I made a free $\mathbb{Z}[\mathbb{Z}]$-resolution of $\mathbb{Z}$: $$ \cdots\rightarrow\mathbb{Z}[\mathbb{Z}]\rightarrow\mathbb{Z}[\mathbb{Z}]\rightarrow\mathbb{Z}[\mathbb{Z}]\xrightarrow{\partial_0}\mathbb{Z}\rightarrow0 $$ With: $$ \partial_0:\mathbb{Z}[\mathbb{Z}]\rightarrow\mathbb{Z} $$ $$(a_0,a_1,\dots) \mapsto a_0$$ and the other maps created to fit in with exactness and $\ker{\partial_0}$. I then tensor over $\mathbb{Z}[\mathbb{Z}]$ with $\mathbb{Z}$: $$ \cdots\rightarrow\mathbb{Z}[\mathbb{Z}]\otimes_{\mathbb{Z}[\mathbb{Z}]}\mathbb{Z}\rightarrow\mathbb{Z}[\mathbb{Z}]\otimes_{\mathbb{Z}[\mathbb{Z}]}\mathbb{Z}\rightarrow\mathbb{Z}[\mathbb{Z}]\otimes_{\mathbb{Z}[\mathbb{Z}]}\mathbb{Z}\rightarrow\mathbb{Z}\otimes_{\mathbb{Z}[\mathbb{Z}]}\mathbb{Z}$$ Which I know becomes: $$\cdots \rightarrow \mathbb{Z} \rightarrow \mathbb{Z} \rightarrow \mathbb{Z}\rightarrow\mathbb{Z}\otimes_{\mathbb{Z}[\mathbb{Z}]}\mathbb{Z}$$ And it is at this point I know I need the homology of this sequences and that is where I am getting stuck. Can anyone point me in the right direction? and does anyone have any group homology calculation examples they know of online?

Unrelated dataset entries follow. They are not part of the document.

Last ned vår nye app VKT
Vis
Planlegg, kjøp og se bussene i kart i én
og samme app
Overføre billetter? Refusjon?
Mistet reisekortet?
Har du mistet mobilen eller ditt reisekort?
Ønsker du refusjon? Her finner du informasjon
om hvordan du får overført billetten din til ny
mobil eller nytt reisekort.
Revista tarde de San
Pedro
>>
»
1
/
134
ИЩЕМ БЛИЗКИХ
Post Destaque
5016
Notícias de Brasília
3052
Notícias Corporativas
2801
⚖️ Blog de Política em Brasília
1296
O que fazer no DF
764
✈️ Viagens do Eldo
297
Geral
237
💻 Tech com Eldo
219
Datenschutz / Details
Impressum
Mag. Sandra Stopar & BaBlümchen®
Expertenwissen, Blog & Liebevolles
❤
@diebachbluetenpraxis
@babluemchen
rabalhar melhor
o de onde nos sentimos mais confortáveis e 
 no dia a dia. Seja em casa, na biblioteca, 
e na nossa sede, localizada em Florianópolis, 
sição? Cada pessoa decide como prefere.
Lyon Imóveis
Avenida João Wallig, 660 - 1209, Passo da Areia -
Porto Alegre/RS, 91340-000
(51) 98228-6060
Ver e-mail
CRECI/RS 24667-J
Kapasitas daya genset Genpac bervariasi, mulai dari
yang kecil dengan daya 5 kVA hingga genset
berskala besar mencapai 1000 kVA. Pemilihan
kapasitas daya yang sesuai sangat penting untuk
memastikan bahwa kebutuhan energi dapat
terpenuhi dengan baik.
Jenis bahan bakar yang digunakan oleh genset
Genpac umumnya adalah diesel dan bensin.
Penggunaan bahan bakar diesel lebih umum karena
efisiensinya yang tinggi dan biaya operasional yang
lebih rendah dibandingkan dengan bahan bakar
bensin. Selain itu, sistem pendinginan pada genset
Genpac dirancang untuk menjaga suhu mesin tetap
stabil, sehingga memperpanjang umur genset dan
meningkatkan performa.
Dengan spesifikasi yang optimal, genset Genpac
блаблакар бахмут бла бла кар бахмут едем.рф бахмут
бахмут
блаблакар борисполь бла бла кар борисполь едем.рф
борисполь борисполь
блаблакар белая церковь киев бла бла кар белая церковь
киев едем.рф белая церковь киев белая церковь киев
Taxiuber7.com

Here is a short free resolution of $\mathbb{Z}$ as a trivial $\mathbb{Z}[\mathbb{Z}]$-module: $$0 \to \mathbb{Z}[\mathbb{Z}] \xrightarrow{\partial} \mathbb{Z}[\mathbb{Z}] \xrightarrow{\epsilon} \mathbb{Z} \to 0.$$
The map $\epsilon: \mathbb{Z}[\mathbb{Z}] \to \mathbb{Z}$ is the usual augmentation, given by $[n] \mapsto 1$. The map $\partial: \mathbb{Z}[\mathbb{Z}] \to \mathbb{Z}[\mathbb{Z}]$ is the map $[n] \mapsto [n] - [n-1]$. You should verify that this complex is exact. Tensoring this resolution down with $\mathbb{Z}$, we get the complex $$0 \to \mathbb{Z} \xrightarrow{\bar{\partial}} \mathbb{Z} \to 0.$$ The map $\bar{\partial}$ is the zero map, so the homology of this chain complex is $\mathbb{Z}$ in degrees $0, 1$, and is trivial in other degrees. Hence $$H_n(\mathbb{Z}, \mathbb{Z}) \cong \begin{cases} \mathbb{Z}, & n = 0, 1 \\ 0, & \text{else}. \end{cases}$$ This agrees with the answer given in Michael's comment.